Global Research, May 12, 2012
Mathaba


A solid case for the prosecution of Bush, Blair, Rumsfeld, Cheney,
their legal counsel and others, for war crimes, crimes against the
peace, torture, and crimes against humanity has been established at
the Kuala Lumpur War Crimes Tribunal with a guilty verdict on day 5 of
the third major session of the Tribunal.

The Tribunal recommends to the War Crimes Commission to give the
widest international publicity to this conviction and grant of
reparations, as these are universal crimes for which there is a
responsibility upon nations to institute prosecutions if any of these
Accused persons may enter their jurisdictions. Global Research
Director Michel Chossudovsky is a member of the KL War Crimes
Commission and was present throughout the Tribunal hearings.

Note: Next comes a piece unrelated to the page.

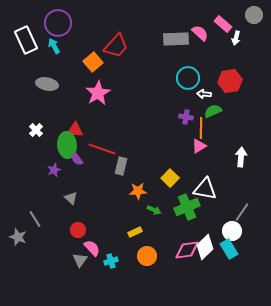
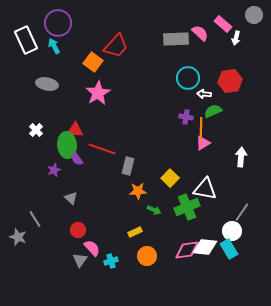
orange square at (93, 62): rotated 12 degrees counterclockwise
pink triangle at (199, 146): moved 4 px right, 3 px up
gray rectangle at (121, 166): moved 7 px right
white diamond at (205, 247): rotated 50 degrees clockwise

KUALA LUMPUR, 11 May 2012 (mathaba)

The five-panel tribunal unanimously delivered a guilty verdict against
former United States President George W. Bush and his associates at
the Kuala Lumpur War Crimes Tribunal hearing that had started on
Monday, May 7th.

On the charge of Crime of Torture and War Crimes, the tribunal finds
the accused persons former U.S. President George W. Bush and his
associates namely Richard Cheney, former U.S. Vice President, Donald
Rumsfeld, former Defence Secretary, Alberto Gonzales, then Counsel to
President Bush, David Addington, then General Counsel to the
Vice-President, William Haynes II, then General Counsel to Secretary
of Defence, Jay Bybee, then Assistant Attorney General, and John Choon
Yoo, former Deputy Assistant Attorney-General guilty as charged and
convicted as war criminals for Torture and Cruel, Inhumane and
Degrading Treatment of the Complainant War Crime Victims.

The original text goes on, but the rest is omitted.